*Instructions to follow:* In the records below, find the line holding "Máscara ORO Shock Glow" and the line holding "sustav prodaje automatiziran". Set down both, with every line between them, exactly.

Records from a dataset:
Content starts

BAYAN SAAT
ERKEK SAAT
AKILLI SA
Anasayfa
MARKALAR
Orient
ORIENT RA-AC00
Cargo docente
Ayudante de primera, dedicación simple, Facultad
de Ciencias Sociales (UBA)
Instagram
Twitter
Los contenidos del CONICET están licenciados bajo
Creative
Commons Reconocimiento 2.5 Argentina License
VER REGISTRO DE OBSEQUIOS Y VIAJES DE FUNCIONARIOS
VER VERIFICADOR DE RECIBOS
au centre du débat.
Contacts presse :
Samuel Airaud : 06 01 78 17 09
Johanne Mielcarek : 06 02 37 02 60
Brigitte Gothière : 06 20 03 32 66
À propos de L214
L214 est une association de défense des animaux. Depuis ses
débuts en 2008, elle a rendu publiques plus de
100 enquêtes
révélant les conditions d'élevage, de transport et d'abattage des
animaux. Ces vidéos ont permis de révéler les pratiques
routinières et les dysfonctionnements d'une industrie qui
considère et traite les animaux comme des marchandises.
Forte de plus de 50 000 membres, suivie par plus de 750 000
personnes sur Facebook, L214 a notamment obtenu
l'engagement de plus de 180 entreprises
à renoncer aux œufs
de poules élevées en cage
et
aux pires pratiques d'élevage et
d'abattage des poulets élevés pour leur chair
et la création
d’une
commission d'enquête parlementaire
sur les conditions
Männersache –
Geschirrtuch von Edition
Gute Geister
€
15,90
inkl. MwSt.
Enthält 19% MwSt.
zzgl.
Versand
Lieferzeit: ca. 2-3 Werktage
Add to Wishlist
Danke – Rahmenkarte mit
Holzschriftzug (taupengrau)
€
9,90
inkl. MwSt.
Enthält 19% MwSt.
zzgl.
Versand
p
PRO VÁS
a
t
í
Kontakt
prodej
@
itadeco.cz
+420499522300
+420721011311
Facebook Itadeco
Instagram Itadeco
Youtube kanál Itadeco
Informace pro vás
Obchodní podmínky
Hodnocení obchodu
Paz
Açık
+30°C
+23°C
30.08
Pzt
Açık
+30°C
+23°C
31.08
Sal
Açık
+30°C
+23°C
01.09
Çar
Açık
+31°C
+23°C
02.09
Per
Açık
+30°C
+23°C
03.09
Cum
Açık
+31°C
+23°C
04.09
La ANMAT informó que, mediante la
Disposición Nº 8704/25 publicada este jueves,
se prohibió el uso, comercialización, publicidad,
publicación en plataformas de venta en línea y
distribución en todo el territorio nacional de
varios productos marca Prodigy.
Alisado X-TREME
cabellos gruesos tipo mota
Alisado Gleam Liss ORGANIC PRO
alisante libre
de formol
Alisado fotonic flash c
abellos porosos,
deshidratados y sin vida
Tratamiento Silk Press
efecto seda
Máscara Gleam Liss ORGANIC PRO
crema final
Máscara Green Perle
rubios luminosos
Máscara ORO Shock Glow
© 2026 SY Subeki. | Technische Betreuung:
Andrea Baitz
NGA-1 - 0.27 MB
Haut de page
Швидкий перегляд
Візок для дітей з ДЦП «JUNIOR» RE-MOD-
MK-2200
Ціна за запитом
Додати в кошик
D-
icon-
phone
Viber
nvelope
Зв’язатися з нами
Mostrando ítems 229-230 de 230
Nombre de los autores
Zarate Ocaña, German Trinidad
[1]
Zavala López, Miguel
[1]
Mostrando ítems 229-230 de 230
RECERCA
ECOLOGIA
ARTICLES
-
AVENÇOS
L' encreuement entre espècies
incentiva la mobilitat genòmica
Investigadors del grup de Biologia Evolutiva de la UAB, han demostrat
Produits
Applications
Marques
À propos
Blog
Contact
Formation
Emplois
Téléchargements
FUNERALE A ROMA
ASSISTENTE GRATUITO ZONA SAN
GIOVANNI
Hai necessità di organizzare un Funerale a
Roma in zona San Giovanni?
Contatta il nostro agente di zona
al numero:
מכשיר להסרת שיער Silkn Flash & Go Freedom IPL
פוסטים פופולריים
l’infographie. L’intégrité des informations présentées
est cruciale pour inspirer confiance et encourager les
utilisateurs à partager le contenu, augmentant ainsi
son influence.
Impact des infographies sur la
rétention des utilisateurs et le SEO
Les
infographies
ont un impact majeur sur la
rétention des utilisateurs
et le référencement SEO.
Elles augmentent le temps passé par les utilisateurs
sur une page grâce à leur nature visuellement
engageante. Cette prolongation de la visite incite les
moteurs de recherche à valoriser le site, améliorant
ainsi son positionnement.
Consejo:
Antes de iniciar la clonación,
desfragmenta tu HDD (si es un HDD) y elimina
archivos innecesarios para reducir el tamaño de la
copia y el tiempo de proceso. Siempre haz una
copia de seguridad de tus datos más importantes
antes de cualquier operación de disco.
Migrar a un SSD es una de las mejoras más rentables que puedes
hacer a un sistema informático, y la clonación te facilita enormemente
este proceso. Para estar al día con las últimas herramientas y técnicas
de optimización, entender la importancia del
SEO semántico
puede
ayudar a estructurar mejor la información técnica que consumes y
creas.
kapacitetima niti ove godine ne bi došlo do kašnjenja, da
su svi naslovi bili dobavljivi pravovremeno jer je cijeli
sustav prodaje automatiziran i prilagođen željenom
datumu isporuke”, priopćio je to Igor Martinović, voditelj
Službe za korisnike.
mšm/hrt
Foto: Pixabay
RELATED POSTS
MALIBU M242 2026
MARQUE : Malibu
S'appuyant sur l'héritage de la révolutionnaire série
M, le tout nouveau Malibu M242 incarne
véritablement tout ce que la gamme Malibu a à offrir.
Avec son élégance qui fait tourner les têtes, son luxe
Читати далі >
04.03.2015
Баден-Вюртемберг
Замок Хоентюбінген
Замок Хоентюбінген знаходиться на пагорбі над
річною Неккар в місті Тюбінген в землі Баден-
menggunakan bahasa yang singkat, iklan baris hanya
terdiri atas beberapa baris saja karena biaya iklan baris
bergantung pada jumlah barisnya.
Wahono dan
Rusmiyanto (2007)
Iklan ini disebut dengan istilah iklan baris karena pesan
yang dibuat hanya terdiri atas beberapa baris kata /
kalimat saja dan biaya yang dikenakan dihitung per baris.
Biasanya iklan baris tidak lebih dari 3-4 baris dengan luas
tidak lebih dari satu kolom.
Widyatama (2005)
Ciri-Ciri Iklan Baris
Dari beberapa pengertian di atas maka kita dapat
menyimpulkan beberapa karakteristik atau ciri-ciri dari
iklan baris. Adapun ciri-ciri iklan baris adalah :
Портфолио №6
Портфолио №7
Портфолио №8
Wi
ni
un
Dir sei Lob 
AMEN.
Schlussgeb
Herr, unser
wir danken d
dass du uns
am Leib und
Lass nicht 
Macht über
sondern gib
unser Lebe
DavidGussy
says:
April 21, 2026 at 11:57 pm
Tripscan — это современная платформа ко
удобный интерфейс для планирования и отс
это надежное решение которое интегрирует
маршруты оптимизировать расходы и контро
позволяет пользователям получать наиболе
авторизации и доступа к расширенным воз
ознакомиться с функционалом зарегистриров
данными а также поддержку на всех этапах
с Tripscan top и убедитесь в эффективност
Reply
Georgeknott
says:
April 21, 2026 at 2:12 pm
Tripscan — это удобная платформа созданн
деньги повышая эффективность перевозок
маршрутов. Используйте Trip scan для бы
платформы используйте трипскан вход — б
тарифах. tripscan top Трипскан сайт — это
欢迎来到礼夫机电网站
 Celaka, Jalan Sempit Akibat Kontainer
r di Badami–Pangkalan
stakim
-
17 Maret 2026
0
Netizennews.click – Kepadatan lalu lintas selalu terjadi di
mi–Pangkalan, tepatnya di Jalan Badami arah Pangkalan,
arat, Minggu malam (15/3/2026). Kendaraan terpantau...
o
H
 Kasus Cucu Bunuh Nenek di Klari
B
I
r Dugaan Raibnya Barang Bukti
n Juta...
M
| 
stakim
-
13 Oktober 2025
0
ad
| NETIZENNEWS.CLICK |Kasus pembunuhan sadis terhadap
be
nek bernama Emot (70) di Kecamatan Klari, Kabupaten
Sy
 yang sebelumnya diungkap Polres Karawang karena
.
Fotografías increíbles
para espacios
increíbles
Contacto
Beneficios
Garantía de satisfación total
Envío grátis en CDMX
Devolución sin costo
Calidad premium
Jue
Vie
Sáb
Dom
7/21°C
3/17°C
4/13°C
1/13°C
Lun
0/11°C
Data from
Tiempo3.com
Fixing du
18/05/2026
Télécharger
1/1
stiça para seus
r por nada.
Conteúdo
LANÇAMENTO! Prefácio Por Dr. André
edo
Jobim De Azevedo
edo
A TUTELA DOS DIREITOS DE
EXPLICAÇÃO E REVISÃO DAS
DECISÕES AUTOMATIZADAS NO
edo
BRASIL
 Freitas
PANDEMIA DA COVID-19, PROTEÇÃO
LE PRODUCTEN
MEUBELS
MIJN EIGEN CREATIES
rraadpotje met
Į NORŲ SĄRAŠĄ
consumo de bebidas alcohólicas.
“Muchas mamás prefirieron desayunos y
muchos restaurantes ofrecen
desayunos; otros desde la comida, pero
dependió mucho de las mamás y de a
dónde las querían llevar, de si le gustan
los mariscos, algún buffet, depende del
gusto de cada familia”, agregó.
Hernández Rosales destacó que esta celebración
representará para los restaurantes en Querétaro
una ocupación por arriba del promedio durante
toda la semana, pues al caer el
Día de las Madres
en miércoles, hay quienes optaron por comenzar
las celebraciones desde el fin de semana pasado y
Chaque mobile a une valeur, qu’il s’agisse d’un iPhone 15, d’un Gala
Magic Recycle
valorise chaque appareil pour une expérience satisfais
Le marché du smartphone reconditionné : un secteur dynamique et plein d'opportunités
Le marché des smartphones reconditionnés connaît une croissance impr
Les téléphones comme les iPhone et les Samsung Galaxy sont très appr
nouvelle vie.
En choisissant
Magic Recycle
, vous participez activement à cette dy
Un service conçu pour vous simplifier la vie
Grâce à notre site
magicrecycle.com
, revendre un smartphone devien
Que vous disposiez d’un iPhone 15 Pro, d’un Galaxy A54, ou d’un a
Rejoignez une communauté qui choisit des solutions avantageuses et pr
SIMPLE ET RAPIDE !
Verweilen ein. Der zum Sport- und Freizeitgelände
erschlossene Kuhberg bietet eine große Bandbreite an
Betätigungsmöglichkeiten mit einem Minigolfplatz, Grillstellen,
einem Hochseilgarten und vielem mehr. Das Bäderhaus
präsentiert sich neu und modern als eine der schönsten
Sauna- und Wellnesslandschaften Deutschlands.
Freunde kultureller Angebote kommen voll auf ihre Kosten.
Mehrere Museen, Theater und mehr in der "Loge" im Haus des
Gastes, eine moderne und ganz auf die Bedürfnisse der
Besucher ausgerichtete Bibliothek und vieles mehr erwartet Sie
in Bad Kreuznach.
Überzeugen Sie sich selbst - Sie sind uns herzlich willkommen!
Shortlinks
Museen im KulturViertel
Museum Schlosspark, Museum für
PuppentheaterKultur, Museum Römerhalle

Content ends

*Answer area:*
Máscara ORO Shock Glow
© 2026 SY Subeki. | Technische Betreuung:
Andrea Baitz
NGA-1 - 0.27 MB
Haut de page
Швидкий перегляд
Візок для дітей з ДЦП «JUNIOR» RE-MOD-
MK-2200
Ціна за запитом
Додати в кошик
D-
icon-
phone
Viber
nvelope
Зв’язатися з нами
Mostrando ítems 229-230 de 230
Nombre de los autores
Zarate Ocaña, German Trinidad
[1]
Zavala López, Miguel
[1]
Mostrando ítems 229-230 de 230
RECERCA
ECOLOGIA
ARTICLES
-
AVENÇOS
L' encreuement entre espècies
incentiva la mobilitat genòmica
Investigadors del grup de Biologia Evolutiva de la UAB, han demostrat
Produits
Applications
Marques
À propos
Blog
Contact
Formation
Emplois
Téléchargements
FUNERALE A ROMA
ASSISTENTE GRATUITO ZONA SAN
GIOVANNI
Hai necessità di organizzare un Funerale a
Roma in zona San Giovanni?
Contatta il nostro agente di zona
al numero:
מכשיר להסרת שיער Silkn Flash & Go Freedom IPL
פוסטים פופולריים
l’infographie. L’intégrité des informations présentées
est cruciale pour inspirer confiance et encourager les
utilisateurs à partager le contenu, augmentant ainsi
son influence.
Impact des infographies sur la
rétention des utilisateurs et le SEO
Les
infographies
ont un impact majeur sur la
rétention des utilisateurs
et le référencement SEO.
Elles augmentent le temps passé par les utilisateurs
sur une page grâce à leur nature visuellement
engageante. Cette prolongation de la visite incite les
moteurs de recherche à valoriser le site, améliorant
ainsi son positionnement.
Consejo:
Antes de iniciar la clonación,
desfragmenta tu HDD (si es un HDD) y elimina
archivos innecesarios para reducir el tamaño de la
copia y el tiempo de proceso. Siempre haz una
copia de seguridad de tus datos más importantes
antes de cualquier operación de disco.
Migrar a un SSD es una de las mejoras más rentables que puedes
hacer a un sistema informático, y la clonación te facilita enormemente
este proceso. Para estar al día con las últimas herramientas y técnicas
de optimización, entender la importancia del
SEO semántico
puede
ayudar a estructurar mejor la información técnica que consumes y
creas.
kapacitetima niti ove godine ne bi došlo do kašnjenja, da
su svi naslovi bili dobavljivi pravovremeno jer je cijeli
sustav prodaje automatiziran i prilagođen željenom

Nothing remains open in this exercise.